Football Shorts: Seventeen MPs Possibly Care
With setting up meetings to ensure that Rupert Murdoch’s representatives are in key positions, shouting “BREXIT MEANS BREXIT” through a loudspeaker, and arranging for the building of a five hundred foot high golden statue of Donald Trump to be installed on one of the plinths at Trafalgar Square, it has been somewhat surprising to see that the state of football in this country has been anywhere near the top of anybodys’s agenda over the last few weeks or months. Indeed, given the eerie silence that has emanated from the Football Association over the last few months, it has frequently felt as though there is actually nobody at all who cares very much about it at the moment.

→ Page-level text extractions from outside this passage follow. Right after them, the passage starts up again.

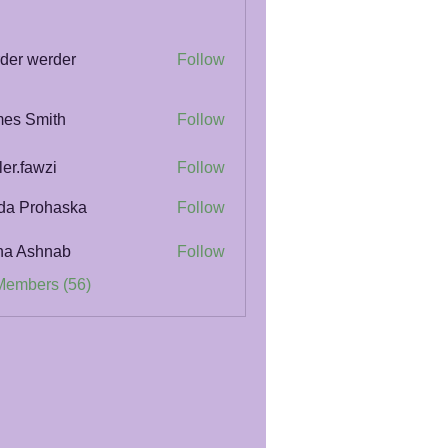
der werder
Follow
es Smith
Follow
ler.fawzi
Follow
awzi
da Prohaska
Follow
na Ashnab
Follow
Members (56)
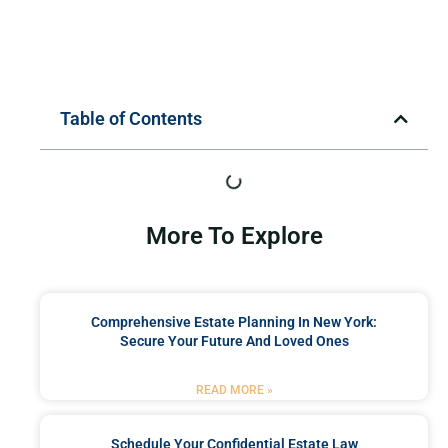
Table of Contents
More To Explore
Comprehensive Estate Planning In New York:
Secure Your Future And Loved Ones
READ MORE »
Schedule Your Confidential Estate Law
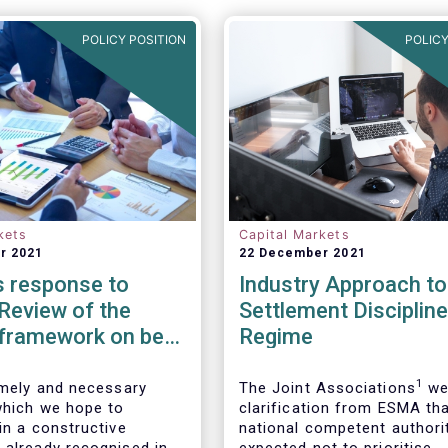
POLICY POSITION
POLICY
kets
Capital Markets
r 2021
22 December 2021
 response to
Industry Approach t
Review of the
Settlement Discipline
 framework on best
Regime
n reports
1
timely and necessary
The Joint Associations
we
which we hope to
clarification from ESMA th
in a constructive
national competent authori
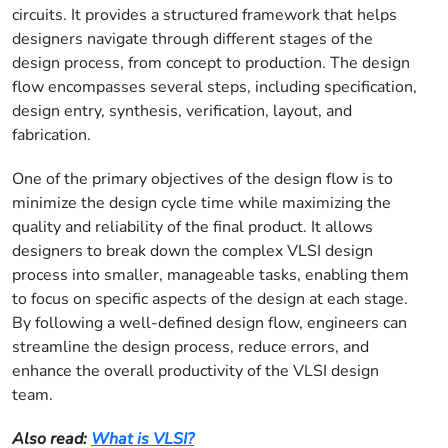
circuits. It provides a structured framework that helps
designers navigate through different stages of the
design process, from concept to production. The design
flow encompasses several steps, including specification,
design entry, synthesis, verification, layout, and
fabrication.
One of the primary objectives of the design flow is to
minimize the design cycle time while maximizing the
quality and reliability of the final product. It allows
designers to break down the complex VLSI design
process into smaller, manageable tasks, enabling them
to focus on specific aspects of the design at each stage.
By following a well-defined design flow, engineers can
streamline the design process, reduce errors, and
enhance the overall productivity of the VLSI design
team.
Also read:
What is VLSI?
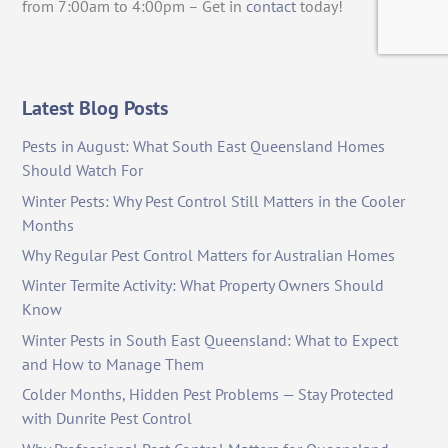
from 7:00am to 4:00pm – Get in
contact
today!
Latest Blog Posts
Pests in August: What South East Queensland Homes
Should Watch For
Winter Pests: Why Pest Control Still Matters in the Cooler
Months
Why Regular Pest Control Matters for Australian Homes
Winter Termite Activity: What Property Owners Should
Know
Winter Pests in South East Queensland: What to Expect
and How to Manage Them
Colder Months, Hidden Pest Problems — Stay Protected
with Dunrite Pest Control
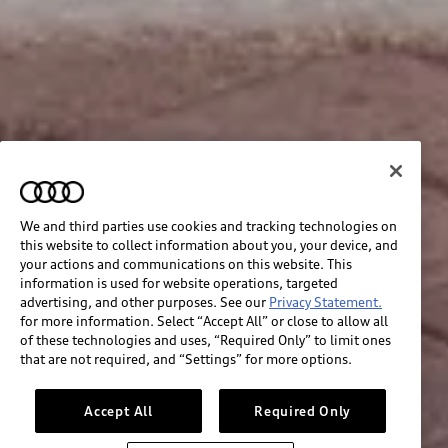
We and third parties use cookies and tracking technologies on
this website to collect information about you, your device, and
your actions and communications on this website. This
information is used for website operations, targeted
advertising, and other purposes. See our
Privacy Statement.
for more information. Select “Accept All” or close to allow all
of these technologies and uses, “Required Only” to limit ones
that are not required, and “Settings” for more options.
Accept All
Required Only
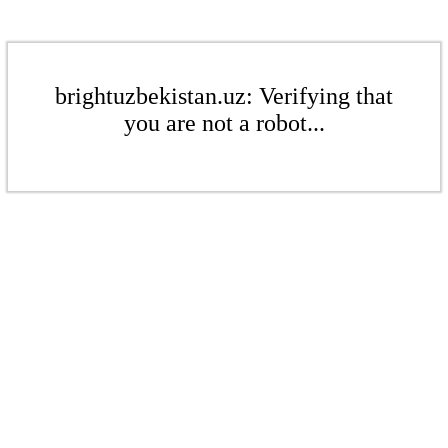
brightuzbekistan.uz: Verifying that
you are not a robot...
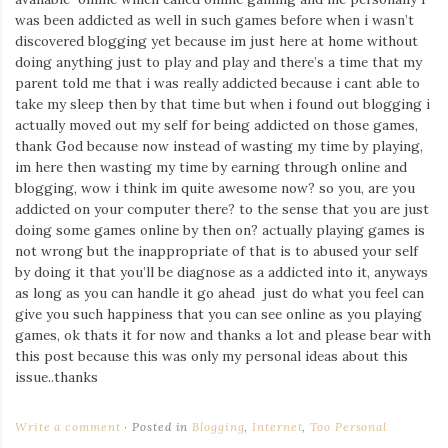
was been addicted as well in such games before when i wasn’t
discovered blogging yet because im just here at home without
doing anything just to play and play and there’s a time that my
parent told me that i was really addicted because i cant able to
take my sleep then by that time but when i found out blogging i
actually moved out my self for being addicted on those games,
thank God because now instead of wasting my time by playing,
im here then wasting my time by earning through online and
blogging, wow i think im quite awesome now? so you, are you
addicted on your computer there? to the sense that you are just
doing some games online by then on? actually playing games is
not wrong but the inappropriate of that is to abused your self
by doing it that you’ll be diagnose as a addicted into it, anyways
as long as you can handle it go ahead just do what you feel can
give you such happiness that you can see online as you playing
games, ok thats it for now and thanks a lot and please bear with
this post because this was only my personal ideas about this
issue..thanks
Write a comment
Posted in
Blogging
,
Internet
,
Too Personal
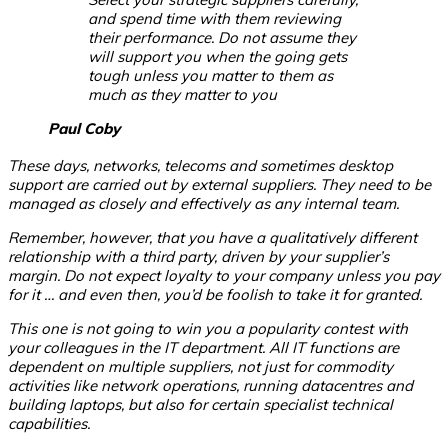
and spend time with them reviewing
their performance. Do not assume they
will support you when the going gets
tough unless you matter to them as
much as they matter to you
Paul Coby
These days, networks, telecoms and sometimes desktop
support are carried out by external suppliers. They need to be
managed as closely and effectively as any internal team.
Remember, however, that you have a qualitatively different
relationship with a third party, driven by your supplier’s
margin. Do not expect loyalty to your company unless you pay
for it … and even then, you’d be foolish to take it for granted.
This one is not going to win you a popularity contest with
your colleagues in the IT department. All IT functions are
dependent on multiple suppliers, not just for commodity
activities like network operations, running datacentres and
building laptops, but also for certain specialist technical
capabilities.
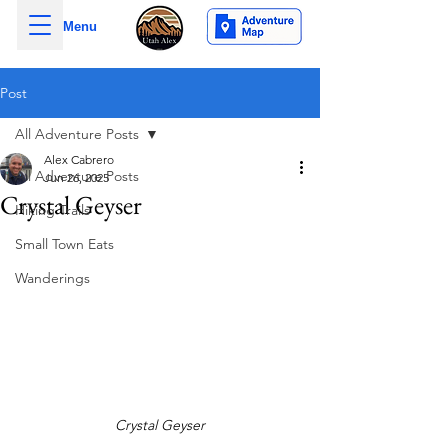
Menu
Post
All Adventure Posts
Alex Cabrero
All Adventure Posts
Jun 26, 2025
Crystal Geyser
Hiking Trails
Small Town Eats
Wanderings
Crystal Geyser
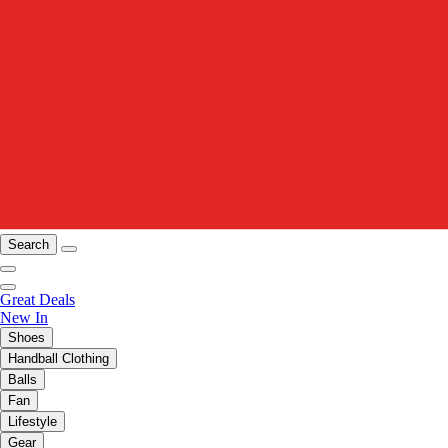
Search
Great Deals
New In
Shoes
Handball Clothing
Balls
Fan
Lifestyle
Gear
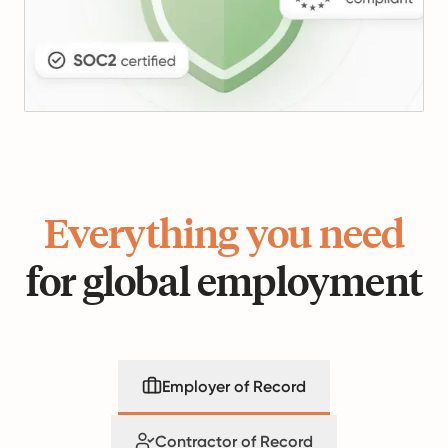
Everything you need
for global employment
Employer of Record
Contractor of Record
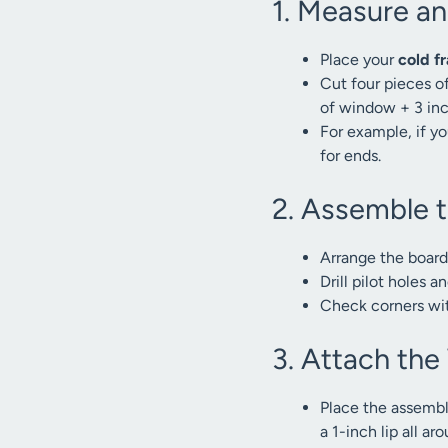
1. Measure a
Place your
cold f
Cut four pieces o
of window + 3 inch
For example, if y
for ends.
2. Assemble 
Arrange the boards
Drill pilot holes 
Check corners with
3. Attach th
Place the assembl
a 1-inch lip all ar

In theory, a vote of no confidence being called against the Football Association by parliament should have been a big deal. The house has no legal power in terms of forcing the FA to reform itself, but this could have been an opportunity to send a clear message concerning the unwieldly power of the Premier League within the game, recent attempts at reform from the Football League that have seen that particular body become a focus of widespread ridicule, club owners that have been running long-established institutions into the ground, and the neglect of facilities at a grassroots level (amongst many, many other things).
This, however, turned out to be a wildly over-optimistic set of aspirations for the vote. As things turned out, the motion was passed, but with only seventeen MPs out of six hundred and fifty turning out for it, it’s somewhat doubtful that there will have been widespread angst within either the Football Association or the Premier League at the outcome of Thursday’s debate. Now, it might be argued that parliamentarians have somewhat more important matters to be involving themselves with at the moment – not that they’re making a particularly inspiring job of that at the moment either, but that’s a different matter altogether – but none of the other events in a rapdily combusting world mean that this sport’s place in our society should be completely ignored.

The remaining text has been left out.